═════ Extracted information ═════

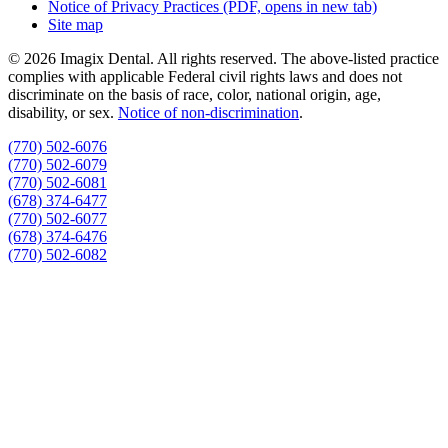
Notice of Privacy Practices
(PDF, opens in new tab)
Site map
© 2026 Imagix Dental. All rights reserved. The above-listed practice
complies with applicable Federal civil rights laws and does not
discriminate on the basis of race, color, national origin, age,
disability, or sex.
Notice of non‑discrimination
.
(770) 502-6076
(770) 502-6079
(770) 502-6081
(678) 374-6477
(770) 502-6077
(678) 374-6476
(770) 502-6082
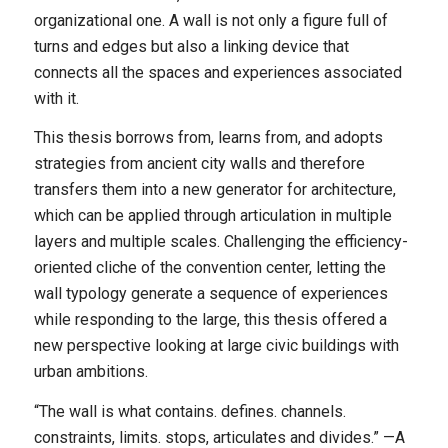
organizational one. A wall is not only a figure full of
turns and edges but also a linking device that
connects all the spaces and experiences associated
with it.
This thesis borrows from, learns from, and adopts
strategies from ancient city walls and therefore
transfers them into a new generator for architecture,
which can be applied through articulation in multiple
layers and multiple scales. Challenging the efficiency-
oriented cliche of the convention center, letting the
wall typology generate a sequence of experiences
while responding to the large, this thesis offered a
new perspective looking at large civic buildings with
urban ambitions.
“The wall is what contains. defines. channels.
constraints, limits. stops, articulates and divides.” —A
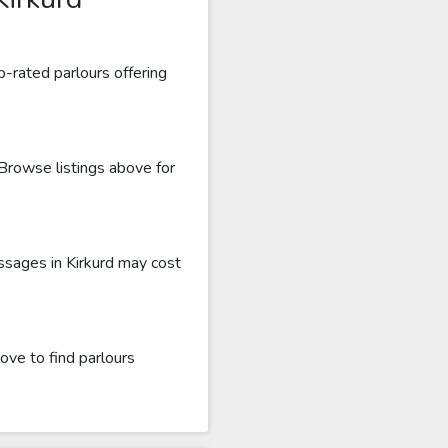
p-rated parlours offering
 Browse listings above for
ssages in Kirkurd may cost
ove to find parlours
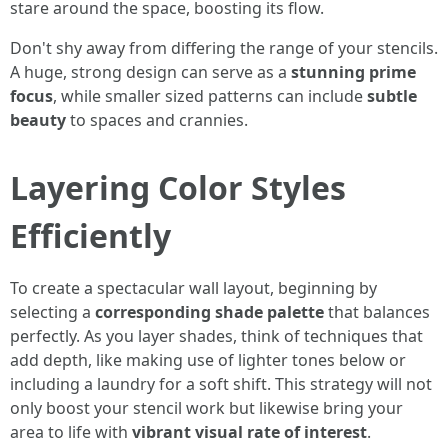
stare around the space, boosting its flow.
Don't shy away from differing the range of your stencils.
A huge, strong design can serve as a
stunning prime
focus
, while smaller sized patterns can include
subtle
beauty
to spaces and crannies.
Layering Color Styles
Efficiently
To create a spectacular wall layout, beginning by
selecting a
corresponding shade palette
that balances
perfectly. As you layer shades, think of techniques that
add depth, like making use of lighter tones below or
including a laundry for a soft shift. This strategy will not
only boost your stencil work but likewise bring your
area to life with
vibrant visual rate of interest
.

═════
═════ Extracted information ═════

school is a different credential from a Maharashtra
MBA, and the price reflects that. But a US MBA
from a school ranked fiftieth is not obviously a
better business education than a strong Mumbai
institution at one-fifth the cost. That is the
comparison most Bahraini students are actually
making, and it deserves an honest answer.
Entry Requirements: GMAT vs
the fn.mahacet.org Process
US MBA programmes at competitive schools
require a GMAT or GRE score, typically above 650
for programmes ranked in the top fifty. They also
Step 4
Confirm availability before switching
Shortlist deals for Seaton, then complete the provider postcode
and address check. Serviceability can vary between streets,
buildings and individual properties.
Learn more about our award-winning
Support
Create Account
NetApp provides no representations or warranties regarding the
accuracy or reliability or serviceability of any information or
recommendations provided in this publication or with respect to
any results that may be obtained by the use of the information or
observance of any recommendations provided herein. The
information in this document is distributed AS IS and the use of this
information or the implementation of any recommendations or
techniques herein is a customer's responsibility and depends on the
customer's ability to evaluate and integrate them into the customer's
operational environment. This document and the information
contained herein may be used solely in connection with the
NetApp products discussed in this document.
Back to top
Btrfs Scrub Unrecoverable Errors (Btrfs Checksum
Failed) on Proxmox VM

═════

§ **Instructions for the task**:
If a line in the records above holds the string "from", copy it out.

§ **Completed exercise**:
This thesis borrows from, learns from, and adopts
strategies from ancient city walls and therefore
Don't shy away from differing the range of your stencils.
school is a different credential from a Maharashtra
from a school ranked fiftieth is not obviously a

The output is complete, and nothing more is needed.